(SOURCE MATERIAL Opens)

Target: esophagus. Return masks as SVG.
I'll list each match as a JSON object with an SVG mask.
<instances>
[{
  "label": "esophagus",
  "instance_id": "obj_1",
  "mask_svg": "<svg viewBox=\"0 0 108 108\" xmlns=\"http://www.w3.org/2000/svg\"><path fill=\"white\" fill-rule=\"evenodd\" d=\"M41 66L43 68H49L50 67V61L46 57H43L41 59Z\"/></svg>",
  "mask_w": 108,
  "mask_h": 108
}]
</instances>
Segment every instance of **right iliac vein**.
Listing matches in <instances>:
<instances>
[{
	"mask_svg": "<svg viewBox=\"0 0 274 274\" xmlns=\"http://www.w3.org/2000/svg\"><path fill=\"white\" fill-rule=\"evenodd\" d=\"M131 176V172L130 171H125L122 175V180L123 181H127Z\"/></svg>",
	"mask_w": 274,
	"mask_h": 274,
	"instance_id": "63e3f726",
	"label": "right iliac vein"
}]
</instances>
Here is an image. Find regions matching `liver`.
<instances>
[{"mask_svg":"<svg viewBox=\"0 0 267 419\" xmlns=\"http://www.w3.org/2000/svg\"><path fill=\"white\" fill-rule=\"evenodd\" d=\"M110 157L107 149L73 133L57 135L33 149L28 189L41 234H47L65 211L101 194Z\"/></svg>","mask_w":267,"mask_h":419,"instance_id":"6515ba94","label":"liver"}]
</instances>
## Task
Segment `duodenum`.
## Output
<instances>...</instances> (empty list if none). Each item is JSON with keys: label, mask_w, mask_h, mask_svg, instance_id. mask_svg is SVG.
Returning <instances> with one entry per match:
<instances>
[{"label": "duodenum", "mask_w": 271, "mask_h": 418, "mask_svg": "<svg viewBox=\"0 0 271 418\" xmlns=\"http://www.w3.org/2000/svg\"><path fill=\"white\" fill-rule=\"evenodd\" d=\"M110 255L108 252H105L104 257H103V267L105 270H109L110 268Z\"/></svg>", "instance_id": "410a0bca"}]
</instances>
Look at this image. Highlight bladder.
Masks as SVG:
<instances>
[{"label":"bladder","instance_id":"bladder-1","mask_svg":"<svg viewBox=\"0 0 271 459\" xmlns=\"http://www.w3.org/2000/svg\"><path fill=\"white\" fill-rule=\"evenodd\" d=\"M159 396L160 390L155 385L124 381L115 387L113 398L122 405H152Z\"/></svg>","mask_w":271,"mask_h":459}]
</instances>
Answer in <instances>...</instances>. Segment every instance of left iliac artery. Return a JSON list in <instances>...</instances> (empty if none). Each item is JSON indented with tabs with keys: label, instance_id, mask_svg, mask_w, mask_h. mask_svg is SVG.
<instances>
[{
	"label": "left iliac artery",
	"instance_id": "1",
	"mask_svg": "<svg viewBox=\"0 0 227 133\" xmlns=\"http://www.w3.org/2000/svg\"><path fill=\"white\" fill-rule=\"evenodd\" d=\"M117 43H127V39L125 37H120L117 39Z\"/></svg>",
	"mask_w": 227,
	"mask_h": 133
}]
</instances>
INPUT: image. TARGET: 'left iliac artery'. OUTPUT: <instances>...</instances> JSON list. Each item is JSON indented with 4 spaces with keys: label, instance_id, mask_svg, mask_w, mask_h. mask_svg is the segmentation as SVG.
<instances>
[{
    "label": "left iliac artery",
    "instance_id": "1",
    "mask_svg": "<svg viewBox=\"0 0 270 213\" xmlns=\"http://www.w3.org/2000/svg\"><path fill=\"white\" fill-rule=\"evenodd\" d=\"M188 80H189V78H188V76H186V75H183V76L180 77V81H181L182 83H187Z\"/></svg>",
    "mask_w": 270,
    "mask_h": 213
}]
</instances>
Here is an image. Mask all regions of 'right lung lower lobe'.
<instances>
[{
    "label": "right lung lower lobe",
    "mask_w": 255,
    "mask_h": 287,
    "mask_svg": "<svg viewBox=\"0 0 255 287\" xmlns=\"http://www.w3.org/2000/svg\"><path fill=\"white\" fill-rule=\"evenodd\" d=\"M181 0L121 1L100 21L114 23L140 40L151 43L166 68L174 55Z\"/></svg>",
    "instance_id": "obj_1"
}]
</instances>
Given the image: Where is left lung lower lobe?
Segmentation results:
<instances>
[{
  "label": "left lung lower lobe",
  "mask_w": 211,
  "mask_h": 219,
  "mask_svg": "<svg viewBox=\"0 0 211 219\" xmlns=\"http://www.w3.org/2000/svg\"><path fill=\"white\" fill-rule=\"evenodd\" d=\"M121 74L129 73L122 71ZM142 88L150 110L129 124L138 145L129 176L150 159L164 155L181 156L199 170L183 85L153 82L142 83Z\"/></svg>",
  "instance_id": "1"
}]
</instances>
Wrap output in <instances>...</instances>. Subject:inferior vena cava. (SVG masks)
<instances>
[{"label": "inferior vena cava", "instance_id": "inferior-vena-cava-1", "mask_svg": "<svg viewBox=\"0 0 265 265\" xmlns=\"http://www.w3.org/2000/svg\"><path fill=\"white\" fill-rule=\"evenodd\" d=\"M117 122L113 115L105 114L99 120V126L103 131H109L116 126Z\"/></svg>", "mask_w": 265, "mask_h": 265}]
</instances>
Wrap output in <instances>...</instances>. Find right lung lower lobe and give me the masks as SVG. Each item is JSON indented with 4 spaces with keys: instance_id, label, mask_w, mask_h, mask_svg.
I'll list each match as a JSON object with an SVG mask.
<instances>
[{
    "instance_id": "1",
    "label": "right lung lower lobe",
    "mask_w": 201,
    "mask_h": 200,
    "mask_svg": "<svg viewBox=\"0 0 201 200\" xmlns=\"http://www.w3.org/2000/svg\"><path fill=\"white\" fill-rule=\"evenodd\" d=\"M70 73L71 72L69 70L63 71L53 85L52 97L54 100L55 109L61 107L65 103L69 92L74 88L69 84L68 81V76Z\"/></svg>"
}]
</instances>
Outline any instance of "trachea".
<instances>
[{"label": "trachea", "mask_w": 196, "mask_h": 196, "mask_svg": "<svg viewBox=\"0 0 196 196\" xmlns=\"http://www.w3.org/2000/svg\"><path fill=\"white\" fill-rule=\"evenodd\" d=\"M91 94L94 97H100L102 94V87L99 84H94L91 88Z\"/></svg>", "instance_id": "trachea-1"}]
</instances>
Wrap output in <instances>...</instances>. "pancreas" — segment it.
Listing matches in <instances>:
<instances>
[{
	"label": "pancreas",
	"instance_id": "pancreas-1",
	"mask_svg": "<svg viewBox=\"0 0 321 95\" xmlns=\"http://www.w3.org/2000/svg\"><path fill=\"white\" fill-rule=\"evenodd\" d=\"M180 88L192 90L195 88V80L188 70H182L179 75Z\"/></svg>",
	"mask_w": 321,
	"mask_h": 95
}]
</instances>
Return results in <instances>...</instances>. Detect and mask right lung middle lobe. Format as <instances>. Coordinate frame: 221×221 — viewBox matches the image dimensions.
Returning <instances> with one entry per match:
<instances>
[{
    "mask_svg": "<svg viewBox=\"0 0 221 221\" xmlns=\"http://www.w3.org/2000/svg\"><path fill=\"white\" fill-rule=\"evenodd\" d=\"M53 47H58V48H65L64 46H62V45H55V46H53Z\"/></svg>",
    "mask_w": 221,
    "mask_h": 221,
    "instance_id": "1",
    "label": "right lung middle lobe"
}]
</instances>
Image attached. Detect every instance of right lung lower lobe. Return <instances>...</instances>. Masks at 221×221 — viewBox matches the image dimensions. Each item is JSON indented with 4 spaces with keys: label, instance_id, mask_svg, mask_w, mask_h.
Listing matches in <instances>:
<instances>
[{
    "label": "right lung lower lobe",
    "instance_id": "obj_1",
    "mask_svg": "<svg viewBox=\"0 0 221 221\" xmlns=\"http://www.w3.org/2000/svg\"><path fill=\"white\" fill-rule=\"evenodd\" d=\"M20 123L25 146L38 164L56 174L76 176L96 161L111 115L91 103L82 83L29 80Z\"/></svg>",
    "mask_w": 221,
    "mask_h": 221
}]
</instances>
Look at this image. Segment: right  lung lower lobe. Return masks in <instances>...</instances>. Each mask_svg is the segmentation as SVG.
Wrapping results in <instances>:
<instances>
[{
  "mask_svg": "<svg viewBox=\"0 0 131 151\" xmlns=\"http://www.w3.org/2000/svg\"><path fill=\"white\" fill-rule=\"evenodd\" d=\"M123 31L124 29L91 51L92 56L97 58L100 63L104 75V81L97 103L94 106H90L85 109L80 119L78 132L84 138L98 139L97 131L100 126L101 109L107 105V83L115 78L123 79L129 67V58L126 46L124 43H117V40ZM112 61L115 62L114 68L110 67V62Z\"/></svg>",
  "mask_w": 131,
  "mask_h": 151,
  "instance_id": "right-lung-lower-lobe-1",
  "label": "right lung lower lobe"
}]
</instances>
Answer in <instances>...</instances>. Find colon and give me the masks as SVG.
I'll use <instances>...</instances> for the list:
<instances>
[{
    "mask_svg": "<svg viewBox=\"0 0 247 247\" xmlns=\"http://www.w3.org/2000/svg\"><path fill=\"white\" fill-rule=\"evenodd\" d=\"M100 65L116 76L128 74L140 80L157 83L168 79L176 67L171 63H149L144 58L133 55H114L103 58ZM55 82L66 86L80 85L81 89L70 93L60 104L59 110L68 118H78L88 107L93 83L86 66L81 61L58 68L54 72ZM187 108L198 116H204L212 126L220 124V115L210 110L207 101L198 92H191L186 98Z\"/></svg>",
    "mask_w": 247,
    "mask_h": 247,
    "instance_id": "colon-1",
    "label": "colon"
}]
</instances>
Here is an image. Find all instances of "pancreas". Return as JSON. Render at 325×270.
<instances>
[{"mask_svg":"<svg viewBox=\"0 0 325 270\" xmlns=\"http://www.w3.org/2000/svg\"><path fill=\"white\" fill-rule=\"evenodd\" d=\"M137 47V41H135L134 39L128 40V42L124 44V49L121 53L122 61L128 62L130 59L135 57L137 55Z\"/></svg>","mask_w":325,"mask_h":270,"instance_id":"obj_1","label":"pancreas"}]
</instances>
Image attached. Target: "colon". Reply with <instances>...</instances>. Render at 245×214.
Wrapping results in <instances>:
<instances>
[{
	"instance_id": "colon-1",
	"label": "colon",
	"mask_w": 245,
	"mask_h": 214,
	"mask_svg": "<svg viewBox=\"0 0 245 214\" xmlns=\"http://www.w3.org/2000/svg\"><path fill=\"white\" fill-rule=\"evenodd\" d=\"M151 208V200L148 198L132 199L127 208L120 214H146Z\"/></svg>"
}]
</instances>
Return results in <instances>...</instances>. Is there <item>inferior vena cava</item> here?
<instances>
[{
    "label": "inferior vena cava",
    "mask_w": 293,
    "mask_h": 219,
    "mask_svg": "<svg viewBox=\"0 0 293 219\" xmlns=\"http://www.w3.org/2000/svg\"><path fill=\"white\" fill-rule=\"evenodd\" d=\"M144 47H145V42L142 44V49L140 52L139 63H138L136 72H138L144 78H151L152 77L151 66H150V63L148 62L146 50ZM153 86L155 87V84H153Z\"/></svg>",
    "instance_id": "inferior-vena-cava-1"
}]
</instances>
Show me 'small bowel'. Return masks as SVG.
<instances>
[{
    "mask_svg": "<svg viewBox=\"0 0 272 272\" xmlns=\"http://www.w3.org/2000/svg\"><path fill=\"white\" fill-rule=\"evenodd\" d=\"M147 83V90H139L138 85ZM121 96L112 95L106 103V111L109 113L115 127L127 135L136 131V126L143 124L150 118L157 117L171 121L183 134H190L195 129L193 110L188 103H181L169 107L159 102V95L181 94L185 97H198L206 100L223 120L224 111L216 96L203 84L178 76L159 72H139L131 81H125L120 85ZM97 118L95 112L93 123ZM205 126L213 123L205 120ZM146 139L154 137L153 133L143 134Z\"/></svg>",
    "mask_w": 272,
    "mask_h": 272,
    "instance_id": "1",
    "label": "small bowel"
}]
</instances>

(SOURCE MATERIAL Closes)

▶ [PROBLEM TO WORK ON]
Your task is to extract the lines running from the one with "Here is an image. Find all" to the end of the material, inclusive, copying each exactly and adding nothing.

▶ [SOLUTION]
Here is an image. Find all instances of "pancreas". Return as JSON. Render at 325×270.
<instances>
[{"mask_svg":"<svg viewBox=\"0 0 325 270\" xmlns=\"http://www.w3.org/2000/svg\"><path fill=\"white\" fill-rule=\"evenodd\" d=\"M137 47V41H135L134 39L128 40V42L124 44V49L121 53L122 61L128 62L130 59L135 57L137 55Z\"/></svg>","mask_w":325,"mask_h":270,"instance_id":"obj_1","label":"pancreas"}]
</instances>
Image attached. Target: "colon". Reply with <instances>...</instances>. Render at 245×214.
Wrapping results in <instances>:
<instances>
[{
	"instance_id": "colon-1",
	"label": "colon",
	"mask_w": 245,
	"mask_h": 214,
	"mask_svg": "<svg viewBox=\"0 0 245 214\" xmlns=\"http://www.w3.org/2000/svg\"><path fill=\"white\" fill-rule=\"evenodd\" d=\"M151 208V200L148 198L132 199L127 208L120 214H146Z\"/></svg>"
}]
</instances>
Return results in <instances>...</instances>. Is there <item>inferior vena cava</item> here?
<instances>
[{
    "label": "inferior vena cava",
    "mask_w": 293,
    "mask_h": 219,
    "mask_svg": "<svg viewBox=\"0 0 293 219\" xmlns=\"http://www.w3.org/2000/svg\"><path fill=\"white\" fill-rule=\"evenodd\" d=\"M144 47H145V42L142 44V49L140 52L139 63H138L136 72H138L144 78H151L152 77L151 66H150V63L148 62L146 50ZM153 86L155 87V84H153Z\"/></svg>",
    "instance_id": "inferior-vena-cava-1"
}]
</instances>
Show me 'small bowel'. Return masks as SVG.
<instances>
[{
    "mask_svg": "<svg viewBox=\"0 0 272 272\" xmlns=\"http://www.w3.org/2000/svg\"><path fill=\"white\" fill-rule=\"evenodd\" d=\"M147 83V90H139L138 85ZM121 96L112 95L106 103V111L109 113L115 127L127 135L136 131V126L143 124L150 118L157 117L171 121L183 134H190L195 129L193 110L188 103H181L169 107L159 102V95L181 94L185 97H198L206 100L223 120L224 111L216 96L203 84L178 76L159 72H139L131 81H125L120 85ZM97 118L95 112L93 123ZM205 126L213 123L205 120ZM146 139L154 137L153 133L143 134Z\"/></svg>",
    "mask_w": 272,
    "mask_h": 272,
    "instance_id": "1",
    "label": "small bowel"
}]
</instances>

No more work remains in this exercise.